What is your biggest regret?

I guess it’s that I haven’t ever learned as much as I’d wish to learn from my mistakes and in a timely enough fashion. I say that, but my mistakes are what have molded me, even if sometimes I wish they’d have molded me differently. The past, however, is gone.


How have you gotten over heartbreak?

Through patience and time. The hardest lesson of all; it’s grieving the living. Also, your core group of good friends help.


So does writing through it. Years ago, my late friend Gail schooled me about the inspirational power of heartbreak in one’s work. She badgered me one night about a particular breakup I’d had, trying to get me to admit I was angry about how our relationship ended. I should be less understanding, less forgiving, she said. “Admit it,” she kept saying, “admit that you’re angry at her! Admit it!” FINE, I finally said, “Yes! I’m angry!” And she was so quiet. “Good,” she said. “Now use this.”


What makes you cry?

I’m an easy mark; I rarely go a day without some moisture coming to my eyes.


So, I need to get specific, I think, and look at the last time I “gave a geschrei,” a Yiddish word from my youth that means a real cry. And that came a few mornings ago. I got outside to walk Emmitt, and the day was so glorious I could hardly contain my wonder. I felt suddenly cleansed, whether I was willing to feel that way or not; it was no longer my choice. A neighbor that I treasure drove up and stopped. He knows I had a very bad Covid experience and asked how I was feeling, and I said, “This day—you can’t script a more incredible day.” And, noting the rising vaccination count, he said, “I feel like this thing is finally starting to lift.” He drove off, and I just started crying so hard that Emmitt—the most empathic being I know—actually stopped in the middle of the street and looked at me. “I’m OK,” I said. And on we went, with Em yanking me forward the way Tiny Tim pulls Scrooge at the end of A Christmas Carol.

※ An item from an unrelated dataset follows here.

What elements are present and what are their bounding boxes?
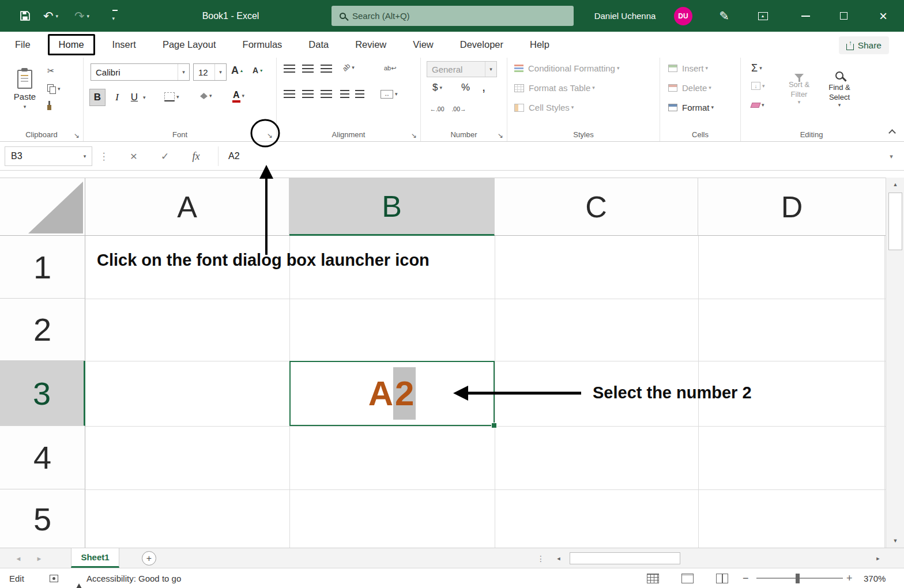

How long does the pride and joy of accomplishing something last for you?

Not very long. It’s sort of like one of those graphs where it’s high and then drops down to about .5% for a longer time. Pride and joy are trinkets. They can’t ever touch the excitement and calm that comes from the actual doing of the thing. I once built two bookcases with my stepfather-in-law. I look at them now, and I recall the lessons he taught me about sanding and sanding and sanding until the wood is so smooth you can hear it as you run your fingers along it. Miley is right. It’s the climb.


Do you believe in an afterlife, and if so, what does that look like to you?

I don’t think about the afterlife, which might seem weird for someone who practices Buddhist meditation (although it was fun reading what it could look like in Lincoln in the Bardo). Then again, maybe it’s not so weird. I have a lot of work to do when it comes to sitting, so I might as well not think about any end goals. That won’t serve me well.


What do you hate most about yourself?

As I always told my kids when they were younger, “Hate’s a pretty strong word.” I don’t like hate. I wish I had a better way to turn my fears into confidence. I wish I could forgive myself for moments when I wasn’t “speaking my truth.” But I don’t hate anything about myself.


What do you love most about yourself?

I love that you can trust me, goddamn it. I love that you can count on me to look you in the eyes as you’re talking and listen to what you have to say because what you have to say is so damn important to me. And I really work hard to resist the human habit of “forming in my mind the next thing I’m going to say to you when you’re done talking,” and just listen to you. Everybody needs someone to listen to them. I do, too.


What is your absolute favorite meal?

Take a piece of yellowtail scallion roll sushi. Dip it in soy sauce with wasabi and slap a tiny bit of pickled ginger on top. Then carefully load that piece on the front corner of a slice of your neighborhood’s best cheese pizza. Trust me.